I dont know, I go through life trying to please and always seem to get a kick in the teeth for it. I can remember this time last year I was unemployed and little did I know then that life was going to be very rocky for me for at least 7 months but like the trooper I am, I came out of my dark tunnel and managed to get back on track. I now have a great job, earning really good money and finally my mental health also is "healthy", so why do I always revert to type and allow people to walk all over me and my feelings. ?? When I started my new job I met a really nice girl who decided she was going to be my friend. At first I thought it was a bit much but was glad I knew someone as my office is massive and although I know everyone now, I didnt know anyone at the begining and having a friend was good. We would go for lunch, have coffee and a laugh at my desk with the rest of our group and everything was great. I started to have my doubts when she would make arrangements with me for weekends and then let me down at the last minute. Telling me she had to cancel because she had a headache or she couldnt afford it after all?? But then I would find out that she had gone out with other people and I wasnt invited..??

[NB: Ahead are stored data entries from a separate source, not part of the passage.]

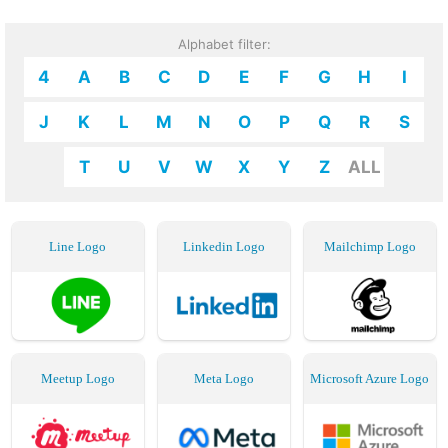
Alphabet filter:
4
A
B
C
D
E
F
G
H
I
J
K
L
M
N
O
P
Q
R
S
T
U
V
W
X
Y
Z
ALL
Line Logo
Linkedin Logo
Mailchimp Logo
Meetup Logo
Meta Logo
Microsoft Azure Logo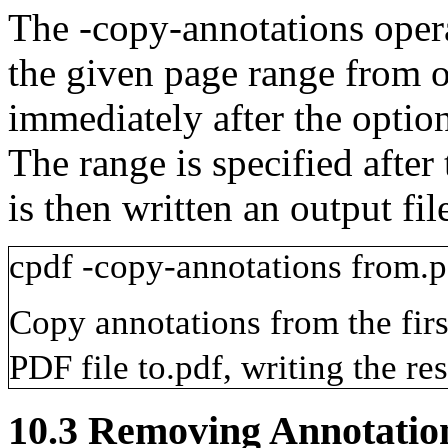
The
-copy-annotations
oper
the given page range from on
immediately after the optio
The range is specified after
is then written an output fil
cpdf
-copy-annotations
from.p
Copy annotations from the firs
PDF file
to.pdf
, writing the res
10.3
Removing Annotatio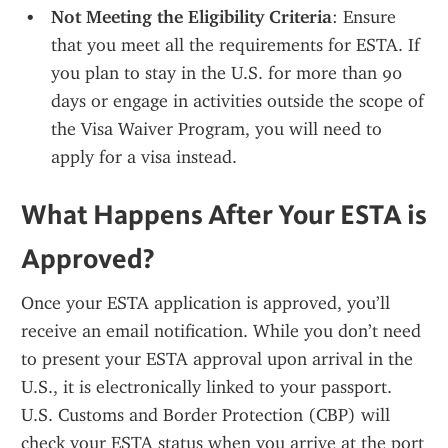
Not Meeting the Eligibility Criteria
: Ensure 
that you meet all the requirements for ESTA. If 
you plan to stay in the U.S. for more than 90 
days or engage in activities outside the scope of 
the Visa Waiver Program, you will need to 
apply for a visa instead.
What Happens After Your ESTA is 
Approved?
Once your ESTA application is approved, you’ll 
receive an email notification. While you don’t need 
to present your ESTA approval upon arrival in the 
U.S., it is electronically linked to your passport. 
U.S. Customs and Border Protection (CBP) will 
check your ESTA status when you arrive at the port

I started getting fed up with her because she then started avoiding me, hardly looking at me never mind speaking to me at work but would send lots of text messages at night..??.. We got a new girl in the office a couple of months ago, who sits across from me an we get along great. We have gone for walks at lunchtime and have had the odd wee lunch as well. This other girl lives along the road from the new girl. The new girl now gives her a lift to and from work. She now comes down at lunch time and sits beside the new girl, not me, and they are now doing things like going for lunch and at Christmas they went for cocktails and I was not invited.?? They have arranged an afternoon out this Saturday for cocktails etc and again I have not been invited but the new girl said "its a shame you live so far away or you could have come as well", so I now feel as though even she is giving me the cold shoulder to go with this other one!!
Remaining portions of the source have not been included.